Thursday, October 18, 2007

Parallelism through multiple execution contexts

The latest version of IPython comes with built in parallel computing capabilities. In IPython's model of parallel computing, one of the core concepts is that of an execution context or scope. In Python, an execution context is a dictionary-like object in which code can be executed. This is demonstrated in the following example that uses Python's exec statement:

In [5]: context = dict(a=10)

In [6]: exec 'b = 2*a' in context

In [7]: context['b']
Out[7]: 20

There are three basic things you can do with such an execution context:
  1. You can execute code in the context.
  2. You can set new objects in the context by key.
  3. You can get objects out of the dictionary by key.
By creating multiple execution contexts, you can begin to write code that has the first signs of parallelism:
In [10]: contexts = [{},{},{},{}]

In [11]: for i, c in enumerate(contexts):
....: c['i'] = i
....: exec 'j = 2*i' in c, c
....:
....:

In [12]: for c in contexts:
....: print "j = ", c['j']
....:
....:
j = 0
j = 2
j = 4
j = 6

Of course, in this simple example, nothing useful is computed and there is no real parallelism as the code is executed in each context serially. But, you can easily imagine what would be required for true parallelism: multiple execution contexts capable of running code in parallel. This way of expressing parallelism has a number of features.

First, it provides a conceptual foundation for parallelism that is independent of how the execution contexts are implemented.

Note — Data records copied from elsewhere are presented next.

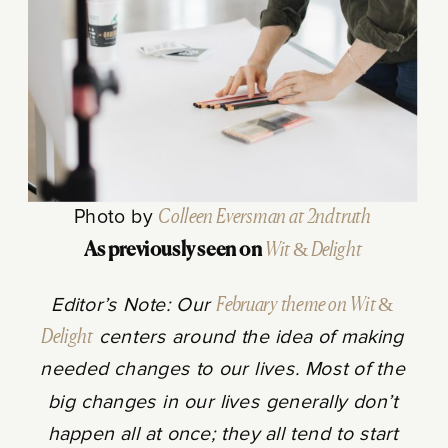
Photo by
Colleen Eversman at 2ndtruth
As previously seen on
Wit & Delight
Editor’s Note: Our
February theme on Wit &
Delight
centers around the idea of making
needed changes to our lives. Most of the
big changes in our lives generally don’t
happen all at once; they all tend to start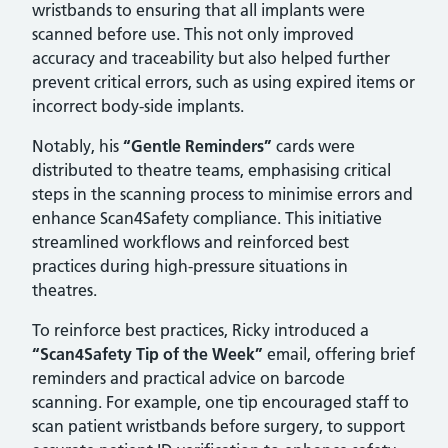
wristbands to ensuring that all implants were
scanned before use. This not only improved
accuracy and traceability but also helped further
prevent critical errors, such as using expired items or
incorrect body-side implants.
Notably, his
“Gentle Reminders”
cards were
distributed to theatre teams, emphasising critical
steps in the scanning process to minimise errors and
enhance Scan4Safety compliance. This initiative
streamlined workflows and reinforced best
practices during high-pressure situations in
theatres.
To reinforce best practices, Ricky introduced a
“Scan4Safety Tip of the Week”
email, offering brief
reminders and practical advice on barcode
scanning. For example, one tip encouraged staff to
scan patient wristbands before surgery, to support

That is, contexts could run code in different threads or different processors, or using any other appropriate construct. Second, it opens the door for fault tolerance. Because a context is simply a dictionary, it can be replicated or serialized and moved to other hosts if needed. Third, this model can be adapted to many different models of parallelism, including task parallel, data parallel and message passing.

These are some of the ideas that are driving the design of IPython's parallel computing architecture. There are also a host of questions that this model brings up:

  • By default contexts don't share state. How can shared state be included in this model?
  • Is there a simple way to introduce message passing into this model?